As is usually the case, the answer isn’t black and white. Yes, the business world is changing at a dizzying pace. And yes, technology has given businesses the incredible ability to more precisely understand, target and analyze marketing and sales information. However, too often today, this ability has become a crutch that gives organizations the rationale to dismiss the power of real marketing (and other) strategy.

And so, marketing strategy gives way to some form of ‘just keep doing what we’re doing.’ And marketing planning, sadly, becomes nothing more than a calendar and list of projects.

What doesn’t work (and never really has) is the rigid marketing plan of old. The plan that neither allowed for change, nor built in ways to leverage change’s inevitable existence.
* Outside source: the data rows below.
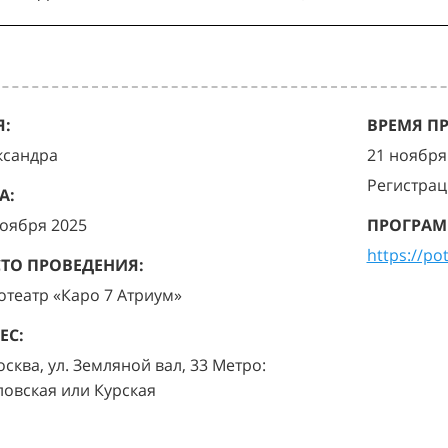
:
ВРЕМЯ П
ксандра
21 ноября 
Регистрац
А:
ноября 2025
ПРОГРАМ
https://po
ТО ПРОВЕДЕНИЯ:
отеатр «Каро 7 Атриум»
ЕС:
осква, ул. Земляной вал, 33 Метро:
ловская или Курская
What does work (and always has) is the marketing plan that outlines and harnesses a well-articulated strategy and position and then outlines efforts in three (3) important areas: 1) Priorities, 2) Tests, and 3) Contingencies. At Cohesion, we also utilize a messaging platform tool that works as the foundation to planning and tactical execution.

If you believe that ‘good-old fashioned’ marketing strategy and planning are dead, you may be right. But don’t fall into the trap of thinking that strategy and planning are obsolete. Brand new methods, born from today’s environment and backed by years of understanding are very much alive and well. At least here, they are.

Perhaps you should embrace it before your competitors do?